Despite all that happened, despite all the uncertainty and challenges from her career in tennis, Sunitha Rao ’14 still looks back fondly on the Olympics.
The year was 2008, and the site was Beijing. Rao was competing for India. “It was amazing,” Rao says. “It was one of the best experiences of my life.”
Rao remembers the sea of people when she walked into the stadium during the opening ceremony, and she remembers the excitement of the Olympic village, surrounded by athletes who had trained years to be there and now were chasing their dreams. “To be around that energy,” she says, “it felt incredible.”
The joys of that moment didn’t last. One year later—tired, worn out, and nearly broke—Rao quit the sport. She had turned professional at the age of 14, and tennis had been her life. But then, at the age of 23, it was over.
“All of a sudden, I had nothing,” she says. “All my days had been eating, sleeping, and training. All of a sudden, I didn’t have a purpose. It was one of the hardest times of my life.”
In this two-part series, we look at the life and career of Sunitha Rao, who was pushed into tennis at a young age and then found herself having to start over in her early 20s, a daunting prospect given that she had dropped out of school after the sixth grade and was unsure of what direction her life should take.
Rao’s story takes her from a tough upbringing in New Jersey to tennis courts around the world, from the entrepreneurial campus of Babson College to her eventual rebirth as a real estate investor in Indianapolis.
As Rao works to create a life for herself, her journey is ultimately one of empowerment. In her experiences, both on and off the court, she is driven to seek independence, to never be too reliant on any person or situation for her financial well-being.
“I have seen what it’s like when a woman puts all her eggs in one basket,” she says. “I never want to be dependent on one thing. Financial independence is important to me because it represents options.”
The Story Begins
Rao’s story begins in Jersey City, New Jersey. That’s where she was raised, in a rough neighborhood by two immigrant parents from India, and that’s where she first witnessed why financial independence matters.
“I grew up in an extremely violent household,” says Rao, who bluntly describes her father as abusive and domineering. For her mother, her brother, and herself, there was no easy way out, because her father controlled the family’s finances.
“My mom couldn’t do anything else because of that,” Rao says. “She couldn’t bring herself or her children to a safer situation. And my father knew it. He knew she had zero options.”
“I have seen what it’s like when a woman puts all her eggs in one basket. I never want to be dependent on one thing. Financial independence is important to me because it represents options.”
Sunitha Rao ’14
Rao’s father pushed her into tennis. She spent hours practicing, so much so that her training eventually began to interfere with her schooling. She dropped out after the sixth grade. “My father wanted a tennis player before I was even born,” she says. “I wasn’t given a choice to play the sport.”
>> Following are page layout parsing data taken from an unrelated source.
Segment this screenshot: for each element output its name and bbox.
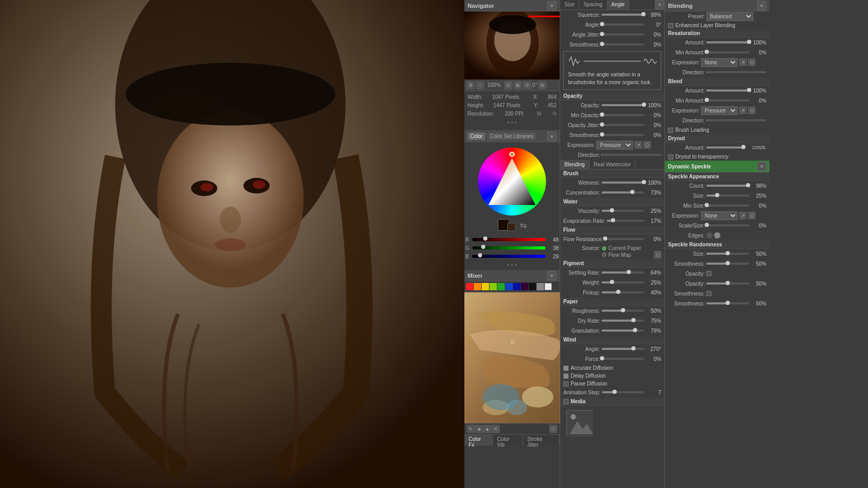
evaporation-slider[interactable] <box>607 220 644 222</box>
resat-expr-icon1[interactable]: ↗ <box>739 59 747 66</box>
speckle-min-size-slider[interactable] <box>706 205 749 207</box>
squeeze-slider[interactable] <box>602 14 644 16</box>
current-paper-radio[interactable] <box>602 246 606 251</box>
mixer-palette-btn[interactable]: ◈ <box>475 425 483 433</box>
nav-rotate-btn[interactable]: ↺ <box>523 81 531 89</box>
bottom-tab-color-vib[interactable]: Color Vib <box>493 435 523 446</box>
rand-smoothness2-cb[interactable] <box>706 291 711 296</box>
swatch-gray[interactable] <box>537 283 544 290</box>
edge-dot-1[interactable] <box>706 232 713 239</box>
blending-menu-btn[interactable]: ≡ <box>757 1 766 10</box>
swatch-green[interactable] <box>497 283 505 290</box>
swatch-dark-blue[interactable] <box>513 283 520 290</box>
color-menu-btn[interactable]: ≡ <box>547 132 557 141</box>
bleed-min-slider[interactable] <box>706 99 749 101</box>
color-tab[interactable]: Color <box>468 132 485 140</box>
speckle-size-slider[interactable] <box>706 195 749 197</box>
bottom-tab-color-fx[interactable]: Color Fx <box>464 435 493 446</box>
opacity-smoothness-slider[interactable] <box>602 134 644 136</box>
bleed-expr-icon2[interactable]: ⬡ <box>748 107 755 114</box>
viscosity-slider[interactable] <box>602 210 644 212</box>
brush-loading-cb[interactable] <box>668 128 673 133</box>
opacity-expr-icon2[interactable]: ⬡ <box>643 141 651 149</box>
wetness-slider[interactable] <box>602 181 644 184</box>
flow-map-radio[interactable] <box>602 253 606 257</box>
delay-diffusion-cb[interactable] <box>563 373 569 379</box>
speckle-expr-icon1[interactable]: ↗ <box>739 212 747 219</box>
rand-smoothness-slider[interactable] <box>706 263 749 265</box>
resat-expr-icon2[interactable]: ⬡ <box>748 59 755 66</box>
accurate-diffusion-cb[interactable] <box>563 366 569 371</box>
pickup-slider[interactable] <box>602 291 644 293</box>
opacity-slider[interactable] <box>602 104 644 106</box>
swatch-purple[interactable] <box>521 283 528 290</box>
swatch-blue[interactable] <box>505 283 513 290</box>
nav-mirror-btn[interactable]: ⊟ <box>538 81 547 89</box>
edge-dot-2[interactable] <box>714 232 720 239</box>
b-slider[interactable] <box>472 255 546 258</box>
roughness-slider[interactable] <box>602 310 644 312</box>
color-set-tab[interactable]: Color Set Libraries <box>487 132 536 140</box>
wind-force-slider[interactable] <box>602 358 644 360</box>
bleed-direction-slider[interactable] <box>706 119 766 121</box>
g-slider[interactable] <box>472 246 546 249</box>
rand-opacity-cb[interactable] <box>706 271 711 276</box>
swatch-orange[interactable] <box>474 283 481 290</box>
color-wheel[interactable] <box>478 147 546 215</box>
mixer-clear-btn[interactable]: ✕ <box>492 425 500 433</box>
wind-angle-slider[interactable] <box>602 348 644 350</box>
settling-slider[interactable] <box>602 271 644 274</box>
mixer-fill-btn[interactable]: ▲ <box>483 425 492 433</box>
bottom-tab-stroke-jitter[interactable]: Stroke Jitter <box>523 435 560 446</box>
angle-menu-btn[interactable]: ≡ <box>655 0 664 9</box>
resat-min-slider[interactable] <box>706 51 749 53</box>
weight-slider[interactable] <box>602 281 644 283</box>
animation-step-slider[interactable] <box>602 391 644 393</box>
rand-size-slider[interactable] <box>706 253 749 255</box>
canvas-area[interactable] <box>0 0 464 488</box>
swatch-red[interactable] <box>466 283 473 290</box>
mixer-canvas[interactable] <box>464 292 560 423</box>
navigator-menu-btn[interactable]: ≡ <box>547 1 557 10</box>
preset-select[interactable]: Balanced Wet Dry <box>706 12 753 21</box>
flow-icon[interactable]: ⬡ <box>654 251 661 258</box>
navigator-thumbnail[interactable] <box>464 12 560 80</box>
dryout-transparency-cb[interactable] <box>668 154 673 160</box>
rand-smoothness3-slider[interactable] <box>706 302 749 304</box>
dynamic-speckle-menu-btn[interactable]: ≡ <box>757 162 766 171</box>
media-cb[interactable] <box>563 399 569 404</box>
nav-full-btn[interactable]: ⊞ <box>514 81 522 89</box>
angle-slider[interactable] <box>602 24 644 26</box>
min-opacity-slider[interactable] <box>602 114 644 116</box>
resat-direction-slider[interactable] <box>706 71 766 73</box>
angle-jitter-slider[interactable] <box>602 33 644 36</box>
media-thumbnail[interactable] <box>566 410 593 436</box>
granulation-slider[interactable] <box>602 330 644 332</box>
mixer-dropper-btn[interactable]: ✎ <box>466 425 475 433</box>
concentration-slider[interactable] <box>602 191 644 194</box>
opacity-expr-icon1[interactable]: ↗ <box>635 141 642 149</box>
smoothness-slider[interactable] <box>602 43 644 46</box>
swatch-yellow[interactable] <box>482 283 489 290</box>
opacity-expression-select[interactable]: Pressure None Velocity <box>596 141 633 150</box>
blending-tab[interactable]: Blending <box>560 160 589 169</box>
swatch-yellow-green[interactable] <box>489 283 497 290</box>
dry-rate-slider[interactable] <box>602 320 644 322</box>
speckle-scale-slider[interactable] <box>706 224 749 226</box>
color-wheel-container[interactable]: ⇆ <box>464 142 560 235</box>
opacity-direction-slider[interactable] <box>602 154 661 156</box>
nav-info-btn[interactable]: i <box>476 81 484 89</box>
nav-settings-btn[interactable]: ⚙ <box>466 81 475 89</box>
nav-fit-btn[interactable]: ⊡ <box>504 81 513 89</box>
swatch-black[interactable] <box>529 283 536 290</box>
tab-angle[interactable]: Angle <box>607 0 630 9</box>
tab-spacing[interactable]: Spacing <box>579 0 607 9</box>
bleed-amount-slider[interactable] <box>706 89 749 92</box>
swap-colors-btn[interactable]: ⇆ <box>520 220 527 230</box>
opacity-jitter-slider[interactable] <box>602 124 644 126</box>
rand-opacity2-slider[interactable] <box>706 282 749 285</box>
swatch-white[interactable] <box>544 283 552 290</box>
mixer-menu-btn[interactable]: ≡ <box>547 271 557 280</box>
pause-diffusion-cb[interactable] <box>563 381 569 387</box>
bleed-expr-icon1[interactable]: ↗ <box>739 107 747 114</box>
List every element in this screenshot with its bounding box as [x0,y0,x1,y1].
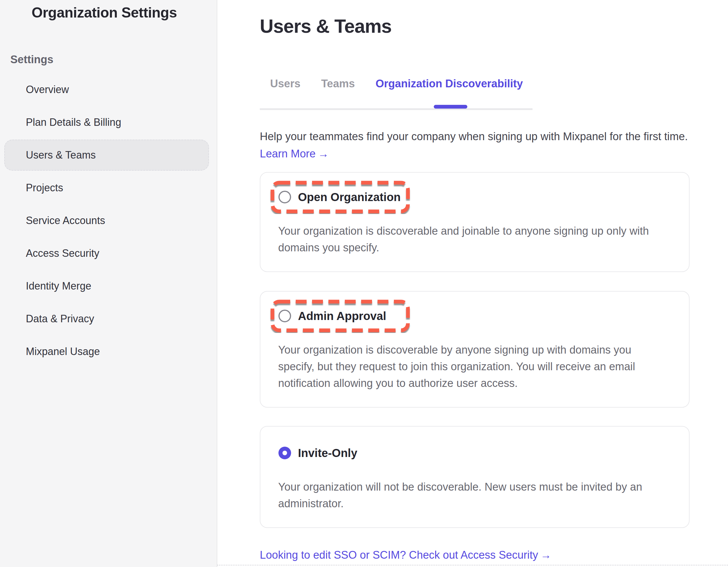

Rao’s feelings about tennis are complicated, being wrapped up with memories of her difficult father. But tennis gave her an identity, and it taught her crucial intangibles, namely resiliency and long-term thinking, which would serve her well in the years to come. “You plan for x, y, and z, and don’t let anything get in the way,” she says.
Ultimately, Rao would wrestle herself free from her father, taking control of her tennis career and breaking off contact with him when she was 19. Today, he is no longer in her life.
For Rao, being a professional tennis player made for a challenging and worrisome life, far removed from the lucrative and glamorous jet-setting pursuit it might appear to be on the outside.
Rao didn’t consistently compete at the highest echelons of the sport, with the likes of Serena and Venus Williams and other top players, so money concerns were a constant. Once in a while she might have a large payday, say $15,000 or $20,000, but many weeks her earnings were only a couple of hundred dollars or so. “I didn’t know how much money was coming in every week,” she says. “That was a very stressful situation for me.”
Tennis tournaments take place all over the world, and from her inconsistent earnings, Rao had to pay for travel. She also paid for coaches when she could. “I didn’t have a consistent coach,” she says. “I didn’t have the resources.”
Traveling and competing took a lot out of her. “How long can I struggle through this?” she wondered. “I was putting my body through a lot. It was starting to break down. I was very tired and very burned out.”
And so, at 23, she walked away. What the future held was unclear. She didn’t have much money saved, and her lack of education was an immediate concern. “I hadn’t had Algebra II. It was utterly absurd,” she says. “I struggled to construct a sentence properly.”
To find the stability and financial independence she craved in her life after leaving tennis, Rao would need to address that lack of education. To do so, she would soon come to Babson College.